Tavendish, please, I beg you, take care of my daughter.

He sighed. Well, that was what darkness was for.

The sounds of women returning after their first evening of Society rounds wafted to him and he looked at the clock. Two in the morning. He had spent hours crafting the speech he intended to give on the House floor in the morning, and still was not entirely happy with it.

He began putting away his writing tools, losing himself in the soothing routine of it, and thought of Fury and her rituals. He was just finishing when the sharp rap of knuckles on the door startled him.

"Who's there?" he barked.

"Milly."

He sighed. "Come."

Camille swept into the library, this decidedly not-hoydenish sister of his, in a dressing gown, her hair in a braid that fell over her shoulder. She, like the rest of them save Sophie, had raven hair that gleamed iridescent blue in the right light, complimented by ice blue eyes set in a pale face that would tan nicely if ever exposed to the sun.

She plopped down in the chair across from Elliott's desk. He watched whilst she arranged her gown and fussed with her hair. His eyes narrowed when he saw a bit of red around her eyes.

"You've been crying."

Her mouth tightened and she looked away.

"And you want to tell me why, but you're embarrassed."

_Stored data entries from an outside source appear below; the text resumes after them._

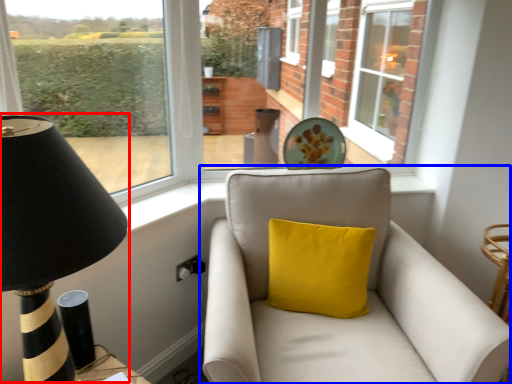 Question: Which point is further to the camera, table lamp (highlighted by a red box) or studio couch (highlighted by a blue box)?

Choices:
 (A) table lamp
 (B) studio couch

Answer: (B) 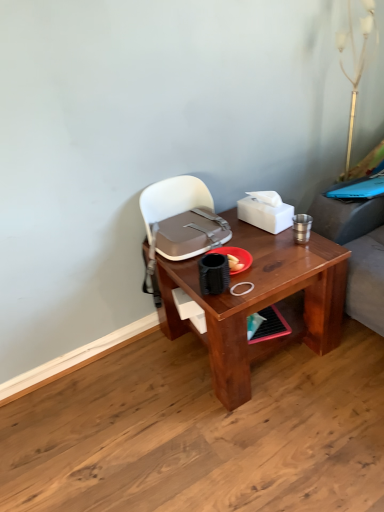 Question: Can you confirm if gold metallic table lamp at upper right is taller than matte gray handbag at center?

Choices:
 (A) yes
 (B) no

Answer: (A)

Question: Is gold metallic table lamp at upper right positioned in front of matte gray handbag at center?

Choices:
 (A) yes
 (B) no

Answer: (B)

Question: Is gold metallic table lamp at upper right oriented towards matte gray handbag at center?

Choices:
 (A) yes
 (B) no

Answer: (B)

Question: From a real-world perspective, does gold metallic table lamp at upper right stand above matte gray handbag at center?

Choices:
 (A) yes
 (B) no

Answer: (A)

Question: Is gold metallic table lamp at upper right bigger than matte gray handbag at center?

Choices:
 (A) yes
 (B) no

Answer: (B)

Question: From a real-world perspective, relative to gold metallic table lamp at upper right, is matte gray handbag at center vertically above or below?

Choices:
 (A) above
 (B) below

Answer: (B)

Question: Considering the positions of matte gray handbag at center and gold metallic table lamp at upper right in the image, is matte gray handbag at center bigger or smaller than gold metallic table lamp at upper right?

Choices:
 (A) small
 (B) big

Answer: (B)

Question: Based on their positions, is matte gray handbag at center located to the left or right of gold metallic table lamp at upper right?

Choices:
 (A) right
 (B) left

Answer: (B)

Question: Considering their positions, is matte gray handbag at center located in front of or behind gold metallic table lamp at upper right?

Choices:
 (A) front
 (B) behind

Answer: (A)

Question: Does point (180, 279) appear closer or farther from the camera than point (251, 202)?

Choices:
 (A) farther
 (B) closer

Answer: (B)

Question: From their relative heights in the image, would you say brown wooden desk at center is taller or shorter than white matte tissue box at upper right?

Choices:
 (A) tall
 (B) short

Answer: (A)

Question: Do you think brown wooden desk at center is within white matte tissue box at upper right, or outside of it?

Choices:
 (A) outside
 (B) inside

Answer: (A)

Question: In the image, is brown wooden desk at center positioned in front of or behind white matte tissue box at upper right?

Choices:
 (A) front
 (B) behind

Answer: (A)

Question: Relative to brown wooden desk at center, is gold metallic table lamp at upper right in front or behind?

Choices:
 (A) behind
 (B) front

Answer: (A)

Question: Is point (357, 42) closer or farther from the camera than point (183, 282)?

Choices:
 (A) closer
 (B) farther

Answer: (B)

She said nothing for a moment and he sat looking at her profile, suddenly remembering the summer nearing his twenty-fifth birthday when he had returned home for shore leave. His much younger brother had not been in residence for years, as he was at Oxford. Sophie was occupied with Lucy's three oldest daughters, all of whom were older than Sophie, and their higgledy-piggledy dawn-to-dusk adventures about the estate. Which left Camille alone and lonely, particularly when her little sister and nieces taunted her for her bookish ways, and pinched her when she would not rise to their taunts.

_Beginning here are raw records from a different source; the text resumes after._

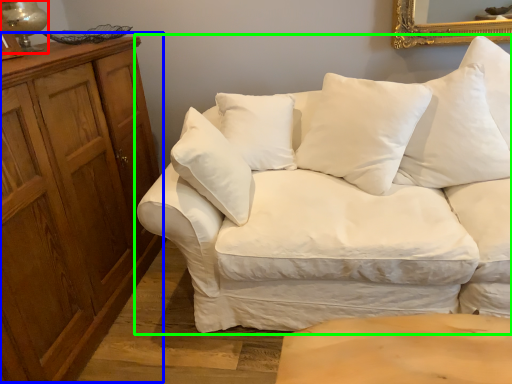 Question: Which object is the farthest from table lamp (highlighted by a red box)? Choose among these: dresser (highlighted by a blue box) or studio couch (highlighted by a green box).

Choices:
 (A) dresser
 (B) studio couch

Answer: (B) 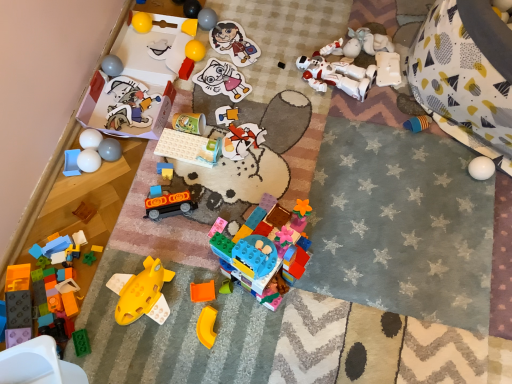 Identify the location of free space that is in between matte paper sticker at center, the eighteenth toy positioned from the left, and white matte robot at center, marked as the third toy in a right-to-left arrangement. (276, 84). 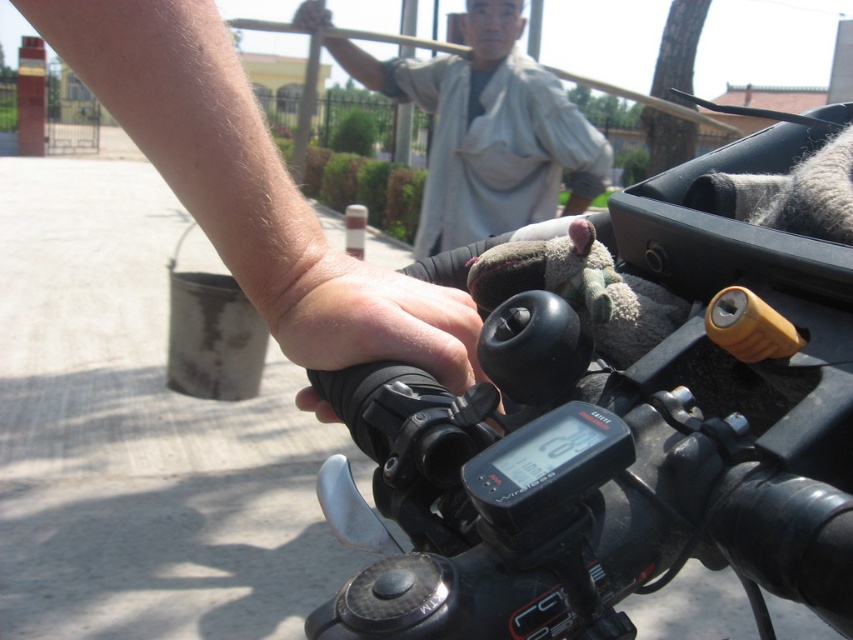 You are riding a motorcycle and want to place a small keychain exactly at the point marked by coordinates point [621,416]. Based on the scene description, where on the motorcycle would this keychain be placed?

The point [621,416] is on the black rubber handlebar at center, so placing the keychain there would position it on the handlebar.

You are riding a motorcycle and looking at the dashboard. There are two points marked on the dashboard display at coordinates point (451, 588) and point (128, 84). Which point is closer to you?

Point (451, 588) is closer to the camera than point (128, 84). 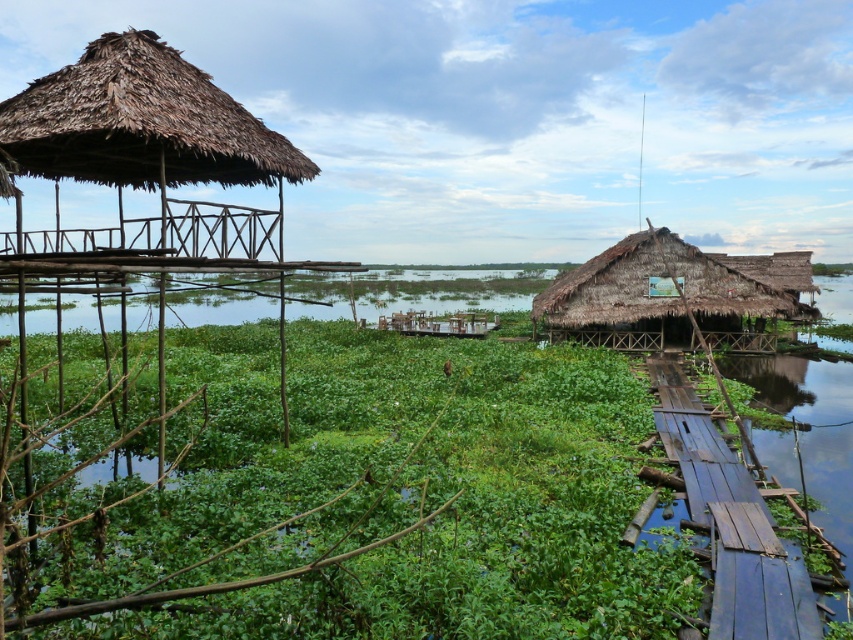 Question: Which is farther from the thatched bamboo hut at left?

Choices:
 (A) green leafy plants at center
 (B) thatched straw hut at right

Answer: (B)

Question: Does thatched bamboo hut at left have a greater width compared to thatched straw hut at right?

Choices:
 (A) yes
 (B) no

Answer: (B)

Question: Based on their relative distances, which object is farther from the green leafy plants at center?

Choices:
 (A) thatched bamboo hut at left
 (B) thatched straw hut at right

Answer: (B)

Question: Observing the image, what is the correct spatial positioning of green leafy plants at center in reference to thatched bamboo hut at left?

Choices:
 (A) below
 (B) above

Answer: (A)

Question: Observing the image, what is the correct spatial positioning of thatched bamboo hut at left in reference to thatched straw hut at right?

Choices:
 (A) above
 (B) below

Answer: (A)

Question: Which point appears closest to the camera in this image?

Choices:
 (A) (753, 285)
 (B) (561, 618)
 (C) (177, 81)

Answer: (B)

Now, tonight, he saw in her the embattled six-year-old who had clung to her much-older brother—the one she had never met—like a lifeline when he demonstrated he would not discourage her in her books, sternly ordered Sophie and his nieces to be nice to her on pain of a thrashing, then sought Lucy out to make sure she knew of it. As his reward, Camille had solemnly informed him he may address her as Milly, a nickname she hated.

Since he had found himself as out of place at the Grange that summer as she seemed to be, he did not mind when she made herself his shadow and he her champion. It was difficult, she had informed him with a child's wisdom, to be an aunt to two people older than she was and two who were barely younger.

That, he had informed her in turn, is an unfortunate consequence of having parents who decide to begin another family fifteen years after their first three children were born.